Task prompt
Set down the whole listing verbatim.

Data for the task
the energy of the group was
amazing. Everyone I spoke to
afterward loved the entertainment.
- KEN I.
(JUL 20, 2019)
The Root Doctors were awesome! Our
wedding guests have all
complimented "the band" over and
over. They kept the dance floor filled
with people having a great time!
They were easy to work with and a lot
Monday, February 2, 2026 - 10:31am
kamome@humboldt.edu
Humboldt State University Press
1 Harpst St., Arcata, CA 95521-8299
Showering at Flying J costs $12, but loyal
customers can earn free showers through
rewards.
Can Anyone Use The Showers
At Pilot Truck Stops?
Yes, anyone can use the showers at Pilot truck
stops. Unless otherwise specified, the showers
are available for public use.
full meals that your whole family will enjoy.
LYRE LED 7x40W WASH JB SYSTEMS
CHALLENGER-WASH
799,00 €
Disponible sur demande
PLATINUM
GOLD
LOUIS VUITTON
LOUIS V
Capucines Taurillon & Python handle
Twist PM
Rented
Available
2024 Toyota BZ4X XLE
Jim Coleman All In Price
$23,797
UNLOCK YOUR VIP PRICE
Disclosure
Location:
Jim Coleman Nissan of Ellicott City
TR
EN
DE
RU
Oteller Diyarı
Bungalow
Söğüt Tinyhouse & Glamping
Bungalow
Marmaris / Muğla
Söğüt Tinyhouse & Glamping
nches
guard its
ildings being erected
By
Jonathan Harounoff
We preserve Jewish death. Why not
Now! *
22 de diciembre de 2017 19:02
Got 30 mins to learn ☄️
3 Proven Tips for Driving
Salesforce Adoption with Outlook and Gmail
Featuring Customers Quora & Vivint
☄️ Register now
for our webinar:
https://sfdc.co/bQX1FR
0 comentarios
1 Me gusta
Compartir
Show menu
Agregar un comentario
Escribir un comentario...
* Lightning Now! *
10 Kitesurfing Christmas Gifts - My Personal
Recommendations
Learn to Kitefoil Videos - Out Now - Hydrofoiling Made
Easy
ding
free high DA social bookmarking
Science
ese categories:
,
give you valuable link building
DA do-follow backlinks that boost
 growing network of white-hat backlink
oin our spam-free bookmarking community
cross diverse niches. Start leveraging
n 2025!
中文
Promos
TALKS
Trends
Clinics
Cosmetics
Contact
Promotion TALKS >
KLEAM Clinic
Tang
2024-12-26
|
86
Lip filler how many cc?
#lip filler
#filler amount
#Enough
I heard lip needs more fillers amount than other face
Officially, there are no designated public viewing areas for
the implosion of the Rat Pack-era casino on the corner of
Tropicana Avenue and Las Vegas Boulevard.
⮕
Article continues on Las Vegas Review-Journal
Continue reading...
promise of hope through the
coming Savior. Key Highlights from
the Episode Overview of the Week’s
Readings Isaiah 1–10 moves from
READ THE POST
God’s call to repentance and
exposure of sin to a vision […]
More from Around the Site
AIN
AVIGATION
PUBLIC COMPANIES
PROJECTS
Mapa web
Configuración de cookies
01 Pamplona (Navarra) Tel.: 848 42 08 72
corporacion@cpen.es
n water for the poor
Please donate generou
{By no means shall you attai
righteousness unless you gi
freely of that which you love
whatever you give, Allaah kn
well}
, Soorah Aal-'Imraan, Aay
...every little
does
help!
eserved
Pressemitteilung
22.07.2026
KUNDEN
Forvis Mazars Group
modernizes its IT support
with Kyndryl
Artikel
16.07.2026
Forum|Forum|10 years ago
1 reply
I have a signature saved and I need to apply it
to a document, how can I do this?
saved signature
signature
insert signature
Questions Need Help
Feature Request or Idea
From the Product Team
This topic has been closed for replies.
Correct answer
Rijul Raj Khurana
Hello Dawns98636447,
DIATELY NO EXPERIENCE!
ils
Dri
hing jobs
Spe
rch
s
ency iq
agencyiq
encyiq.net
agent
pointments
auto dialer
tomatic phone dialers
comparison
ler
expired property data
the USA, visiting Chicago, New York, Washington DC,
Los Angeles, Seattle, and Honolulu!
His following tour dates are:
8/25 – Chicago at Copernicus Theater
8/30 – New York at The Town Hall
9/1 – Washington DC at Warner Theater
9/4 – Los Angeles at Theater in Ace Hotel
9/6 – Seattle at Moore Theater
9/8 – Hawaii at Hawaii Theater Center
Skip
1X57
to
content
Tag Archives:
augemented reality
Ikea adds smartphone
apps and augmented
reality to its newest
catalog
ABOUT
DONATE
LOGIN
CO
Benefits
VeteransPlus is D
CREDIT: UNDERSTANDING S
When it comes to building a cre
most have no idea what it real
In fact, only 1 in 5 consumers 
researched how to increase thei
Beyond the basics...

Answer space
the energy of the group was
amazing. Everyone I spoke to
afterward loved the entertainment.
- KEN I.
(JUL 20, 2019)
The Root Doctors were awesome! Our
wedding guests have all
complimented "the band" over and
over. They kept the dance floor filled
with people having a great time!
They were easy to work with and a lot
Monday, February 2, 2026 - 10:31am
kamome@humboldt.edu
Humboldt State University Press
1 Harpst St., Arcata, CA 95521-8299
Showering at Flying J costs $12, but loyal
customers can earn free showers through
rewards.
Can Anyone Use The Showers
At Pilot Truck Stops?
Yes, anyone can use the showers at Pilot truck
stops. Unless otherwise specified, the showers
are available for public use.
full meals that your whole family will enjoy.
LYRE LED 7x40W WASH JB SYSTEMS
CHALLENGER-WASH
799,00 €
Disponible sur demande
PLATINUM
GOLD
LOUIS VUITTON
LOUIS V
Capucines Taurillon & Python handle
Twist PM
Rented
Available
2024 Toyota BZ4X XLE
Jim Coleman All In Price
$23,797
UNLOCK YOUR VIP PRICE
Disclosure
Location:
Jim Coleman Nissan of Ellicott City
TR
EN
DE
RU
Oteller Diyarı
Bungalow
Söğüt Tinyhouse & Glamping
Bungalow
Marmaris / Muğla
Söğüt Tinyhouse & Glamping
nches
guard its
ildings being erected
By
Jonathan Harounoff
We preserve Jewish death. Why not
Now! *
22 de diciembre de 2017 19:02
Got 30 mins to learn ☄️
3 Proven Tips for Driving
Salesforce Adoption with Outlook and Gmail
Featuring Customers Quora & Vivint
☄️ Register now
for our webinar:
https://sfdc.co/bQX1FR
0 comentarios
1 Me gusta
Compartir
Show menu
Agregar un comentario
Escribir un comentario...
* Lightning Now! *
10 Kitesurfing Christmas Gifts - My Personal
Recommendations
Learn to Kitefoil Videos - Out Now - Hydrofoiling Made
Easy
ding
free high DA social bookmarking
Science
ese categories:
,
give you valuable link building
DA do-follow backlinks that boost
 growing network of white-hat backlink
oin our spam-free bookmarking community
cross diverse niches. Start leveraging
n 2025!
中文
Promos
TALKS
Trends
Clinics
Cosmetics
Contact
Promotion TALKS >
KLEAM Clinic
Tang
2024-12-26
|
86
Lip filler how many cc?
#lip filler
#filler amount
#Enough
I heard lip needs more fillers amount than other face
Officially, there are no designated public viewing areas for
the implosion of the Rat Pack-era casino on the corner of
Tropicana Avenue and Las Vegas Boulevard.
⮕
Article continues on Las Vegas Review-Journal
Continue reading...
promise of hope through the
coming Savior. Key Highlights from
the Episode Overview of the Week’s
Readings Isaiah 1–10 moves from
READ THE POST
God’s call to repentance and
exposure of sin to a vision […]
More from Around the Site
AIN
AVIGATION
PUBLIC COMPANIES
PROJECTS
Mapa web
Configuración de cookies
01 Pamplona (Navarra) Tel.: 848 42 08 72
corporacion@cpen.es
n water for the poor
Please donate generou
{By no means shall you attai
righteousness unless you gi
freely of that which you love
whatever you give, Allaah kn
well}
, Soorah Aal-'Imraan, Aay
...every little
does
help!
eserved
Pressemitteilung
22.07.2026
KUNDEN
Forvis Mazars Group
modernizes its IT support
with Kyndryl
Artikel
16.07.2026
Forum|Forum|10 years ago
1 reply
I have a signature saved and I need to apply it
to a document, how can I do this?
saved signature
signature
insert signature
Questions Need Help
Feature Request or Idea
From the Product Team
This topic has been closed for replies.
Correct answer
Rijul Raj Khurana
Hello Dawns98636447,
DIATELY NO EXPERIENCE!
ils
Dri
hing jobs
Spe
rch
s
ency iq
agencyiq
encyiq.net
agent
pointments
auto dialer
tomatic phone dialers
comparison
ler
expired property data
the USA, visiting Chicago, New York, Washington DC,
Los Angeles, Seattle, and Honolulu!
His following tour dates are:
8/25 – Chicago at Copernicus Theater
8/30 – New York at The Town Hall
9/1 – Washington DC at Warner Theater
9/4 – Los Angeles at Theater in Ace Hotel
9/6 – Seattle at Moore Theater
9/8 – Hawaii at Hawaii Theater Center
Skip
1X57
to
content
Tag Archives:
augemented reality
Ikea adds smartphone
apps and augmented
reality to its newest
catalog
ABOUT
DONATE
LOGIN
CO
Benefits
VeteransPlus is D
CREDIT: UNDERSTANDING S
When it comes to building a cre
most have no idea what it real
In fact, only 1 in 5 consumers 
researched how to increase thei
Beyond the basics...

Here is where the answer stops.